"...I, mother of all Nature and mistress of the elements, first-born of the ages and greatest of powers divine, queen of the dead, and queen of the immortals, all gods and goddesses in a single form;" ... "whose sole divinity is worshipped in differing forms, with varying rites, under many names, by all the world"
The Epiphany of Isis in The Metamorphoses — Lucius Apuleius

For millennia, the divine feminine has been fractured by patriarchal systems that sought to dismantle and disperse its power. The singular, encompassing presence of the Neolithic Great Goddess was not merely abandoned but deliberately fragmented; her attributes were divided among multiple deities, each carrying only a fraction of her original significance. This project is an act of visual resistance, a reweaving of what was severed, a retrieval of what was obscured.
Mirionima is a photography and mixed-media project that draws its title from the many epithets given to the Great Goddesses of antiquity — figures like Tanit, Isis, and the Great Goddess of Old Europe.

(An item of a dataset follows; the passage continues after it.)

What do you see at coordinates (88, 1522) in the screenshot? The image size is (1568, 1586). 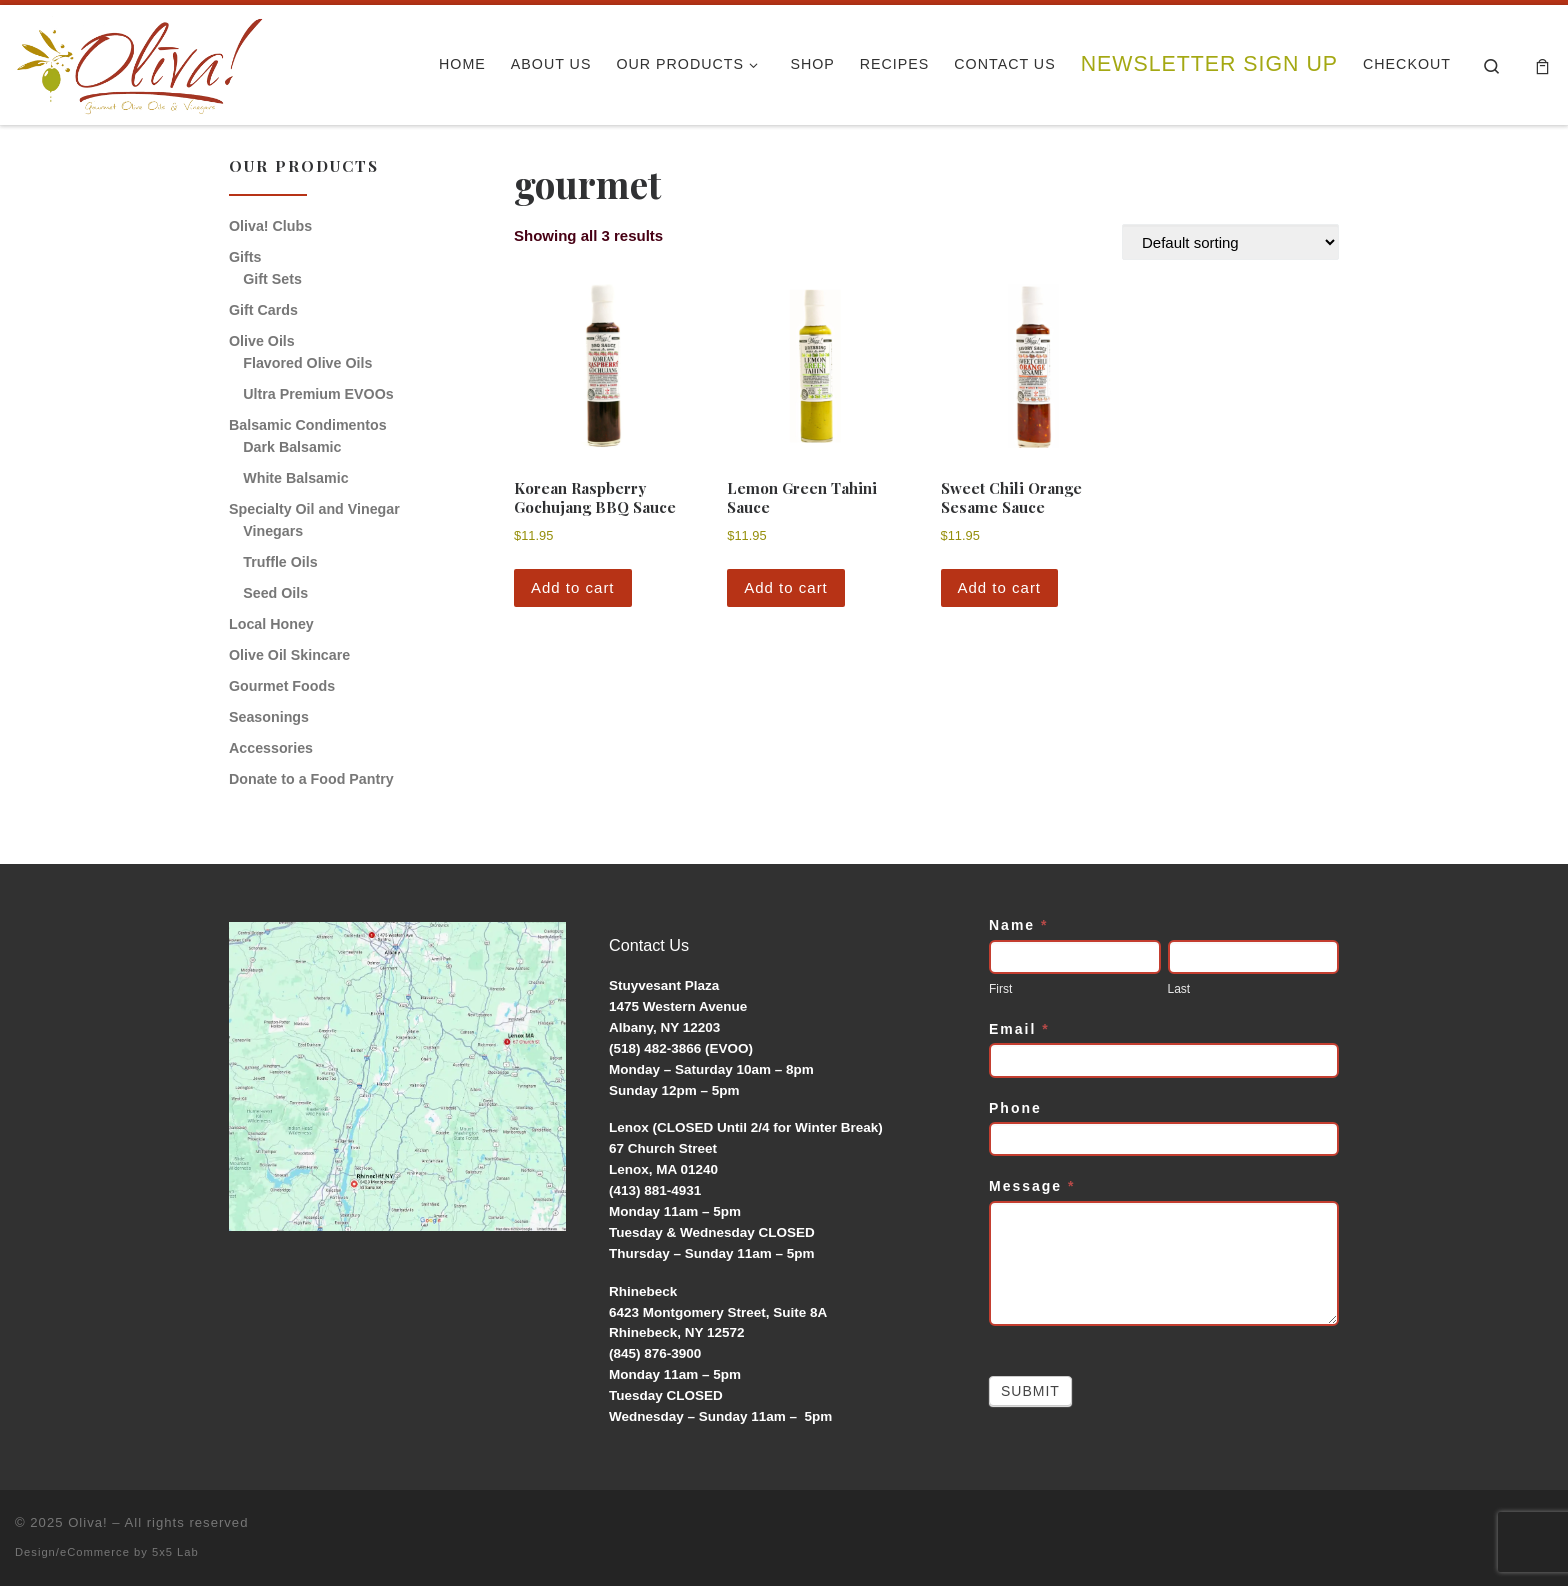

The project is grounded in lens-based documentation of classical sculptures housed at the National Archaeological Museum of Naples and other institutions in Southern Italy.
The photograph is not the final object, though: through analog interventions upon the printed images, I inscribe new layers of meaning onto these figures: torn paper, layered textures, and red ink become visual echoes of silencing—a record of the violence that sought to erase an alternative understanding of power. Intervening on these representations with stitching and manual repairs is an act of restoring coherence to something systematically broken apart. I challenge the historical objectification of these figures, re-imagining them as vessels of agency, defiance, and continuity.
At its core, the project is driven by a question that has lingered beneath the surface of my consciousness for years, emerging with urgency after becoming a mother and confronting the challenges imposed by a society designed for men: what might the world look like if, instead of venerating male, paternal deities, we had continued to revere a female, maternal goddess, one who governs the cycles of birth, life, death, and rebirth in harmony with nature? How might this paradigm have reshaped women’s self-perception, their roles in society, and the balance of power between genders?
Mirionima is not an attempt to reconstruct an idealized past, but to carve out a space for imagining alternative futures. It is a visual manifesto of the divine feminine that refuses to be silenced—an invitation to resist, reclaim, and restore what has been lost.